Canada’s big banks are often cited as being some of the best investments on the market. Toronto-Dominion Bank (TSX:TD)(NYSE:TD) and Bank of Nova Scotia (TSX:BNS)(NYSE:BNS) in particular are, without a doubt, two of the most intriguing investment opportunities.
But which of these two behemoths is better for your portfolio? Let’s review the case for investing in both.
The case for Toronto-Dominion Bank
One of the key differences between the big banks is their approach to expansion. In the case of TD, the bank has expanded greatly over the past decade, growing from having a small footprint of branches in the northeast known as TD BankNorth to becoming the behemoth it is today, with branches in 15 states and Washington, D.C.
The bulk of that expansion came as a result of acquiring three failed U.S. banks in the years following the Great Recession, leading TD to its current state of having more branches and deposits in the U.S. market.

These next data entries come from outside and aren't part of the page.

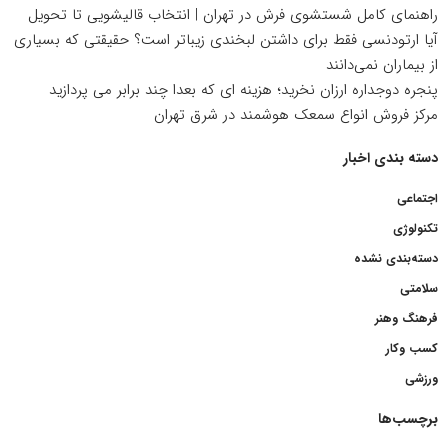
راهنمای کامل شستشوی فرش در تهران | انتخاب قالیشویی تا تحویل
آیا ارتودنسی فقط برای داشتن لبخندی زیباتر است؟ حقیقتی که بسیاری
از بیماران نمی‌دانند
پنجره دوجداره ارزان نخرید؛ هزینه ای که بعدا چند برابر می پردازید
مرکز فروش انواع سمعک هوشمند در شرق تهران
دسته بندی اخبار
اجتماعی
تکنولوژی
دسته‌بندی نشده
سلامتی
فرهنگ وهنر
کسب وکار
ورزشی
برچسب‌ها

One of the differentiating factors that TD has over its peers is the bank’s near obsession with providing the highest quality of service wherever possible. As outrageous as it sounds, it is a policy that has helped the bank grow its market share and become a valuable contributor to the local communities. That policy also includes keeping branches open seven days a week with longer hours, and TD has appropriately dubbed itself as “America’s most convenient bank.”
This is in stark contrast to many of TD’s competitors that are offloading customers to online bots and services, while closing traditional banks and eliminating direct contact with clients.
That policy, as well as shifts in U.S. tax law, helped propel TD’s results to new levels. In the most recent quarter, TD reported adjusted net income of $3.06 billion, handily beating the $2.56 billion in the same quarter last year. Both the Canadian as well as U.S. segments performed well, registering 17% and 24% growth over the same quarter, respectively.
TD also offers a quarterly dividend that provides an impressive 3.54% yield.
The case for Bank of Nova Scotia
Bank of Nova Scotia took a different approach to expansion, opting to look at markets outside the U.S. Specifically, Bank of Nova Scotia expanded the Latin American nations of Mexico, Peru, Columbia, and Chile. Collectively, those nations comprise the Pacific Alliance, which is a trading bloc charged with reducing tariffs and increasing trade between member states.
By expanding into all four nations of the Alliance, Bank of Nova Scotia has become a familiar face for investors and entrepreneurs throughout the bloc, which has helped the bank in reporting double-digit growth in the sector.
Bank of Nova Scotia is also in the process of acquiring a majority stake in BBVA Chile, which will make it one of the largest banks in Chile. There is also the recently announced deal to purchase a majority stake in Peru-based Banco Cencosud.
In the most recent quarter, Bank of Nova Scotia reported net income of $2.34 billion, which was an impressive 16% increase over the same quarter last year. The bank also more than doubled its earnings-per-share target of 7% by coming in at $.186 per diluted share, registering an 18% increase over the same quarter last year.
The incredible growth of Bank of Nova Scotia’s international segment now accounts for nearly one-third of the company’s net income, which well diversifies the bank from potential weakness in the Canadian and U.S. markets.
In terms of a dividend, Bank of Nova Scotia provides a quarterly dividend that pays an impressive 4.08% yield.
Which is the better investment?
Both banks are excellent investment options, but, ultimately, the decision as to which of the two is better depends on each investor’s individual goals.
Investors that are primarily interested in obtaining a higher yield and benefiting from a more diversified investment would be better served by investing in Bank of Nova Scotia. If, however, your preference is to invest in the growing U.S. economy, Toronto-Dominion may be the better option.